Dean Herington wrote:
I've long thought that I/O buffering behavior--not just in Haskell, but in most places I've encountered it--was unnecessarily complicated. Perhaps it could be simplified dramatically by treating it as strictly a performance optimization.
This isn't entirely possible; there will always be situations where it matters as to exactly when and how the data gets passed to the OS. My experience taught me that the simplest solution was never to use ANSI stdio buffering in such situations.
Here's a sketch of the approach.
Writing a sequence of characters across the interface I'm proposing is a request by the writing program for those characters to appear at their destination "soon". Ideally, "soon" would be "immediately"; however, the characters' appearance may deliberately be delayed ("buffered"), for efficiency, as long as such delay is "unobtrusive" to a human user of the program. Buffering timeouts would depend on the device; for a terminal, perhaps 50-100 ms would be appropriate. Such an interval would tend not to be noticeable to a human user but would be long enough to effectively collect, say, an entire line of output for output "in one piece". The use of a reasonable timeout would avoid the confusing behavior where a newline-less prompt doesn't appear until the prompted data is entered.
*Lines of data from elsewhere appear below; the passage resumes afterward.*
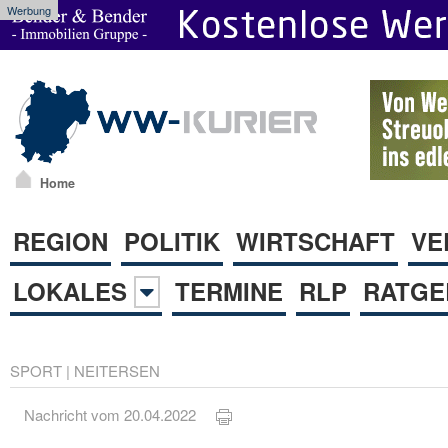
Werbung
Home
REGION
POLITIK
WIRTSCHAFT
VE
LOKALES
TERMINE
RLP
RATGE
SPORT
|
NEITERSEN
Nachricht vom 20.04.2022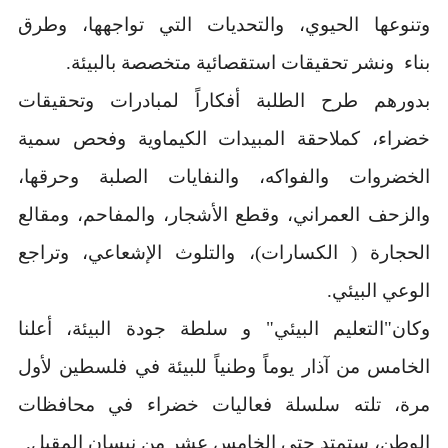
وتنوعها الحيوي، والتحديات التي تواجهها، وطرق
بناء ونشر تحقيقات استقصائية متخصصة بالبيئة.
بدورهم طرح الطلبة أفكاراً لمبادرات وتحقيقات
خضراء، كملاحقة المبيدات الكيماوية وفحص سمية
الخضروات والفواكه، والنفايات الصلبة وحرقها،
والزحف العمراني، وقطع الأشجار، والمفاحم، ومقالع
الحجارة ( الكسارات)، والتلوث الإشعاعي، وتراجع
الوعي البيئي.
وكان"التعليم البيئي" و سلطة جودة البيئة، أعلنا
الخامس من آذار يوماً وطنياً للبيئة في فلسطين لأول
مرة، تلته سلسلة فعاليات خضراء في محافظات
الوطن، ستمتد حتى الخامس عشر من نيسان المقبل.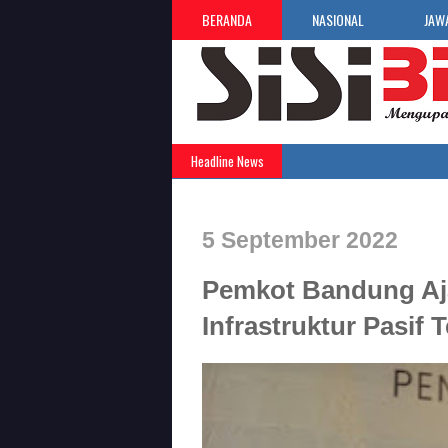
BERANDA
NASIONAL
JAW
Headline News
5 September 2022
Pemkot Bandung Aj
Infrastruktur Pasif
With this scheme, I/O buffering no longer has any real semantic content. (In particular, the interface never guarantees indefinite delay in outputting written characters. Line buffering, if semantically important, needs to be done above the level of this interface.)
That's already true, at least in C: if you output a line which is longer than the buffer, the buffer will be flushed before it contains a newline (i.e. the line won't be written atomically).
Hence, buffering control could be completely eliminated from the interface. However, I would retain it to provide (non-semantic) control over buffering. The optional buffer size currently has such an effect. A timeout value could be added for fine tuning. (Note that a timeout of zero would have an effect similar to Haskell's current NoBuffering.) Lastly, the "flush" operation would remain, as a hint that it's not worth waiting even the limited timeout period before endeavoring to make the characters appear.
Is such an approach feasible?
Possibly. As things stand, anyone who writes code which relies upon output being held back until a flush is asking for trouble. So, your approach wouldn't make it any harder to write correct code, although it might make it significantly more obvious if code was incorrect. AFAICT, the biggest problem would be providing an upper bound on the delay, as that implies some form of preemptive concurrency.
Has it been implemented anywhere?
Not that I know of.
Would such behavior best be implemented by the operating system?
No. The OS (i.e. kernel) doesn't know anything about user-space buffering. Furthermore, one of the main functions of user-space buffering is to minimise the number of system calls, so putting it into the OS would be pointless.
Could it be implemented by the runtime system?
It depends what you mean by "the runtime system"; it would have to be
implemented in user-space.
--
Glynn Clements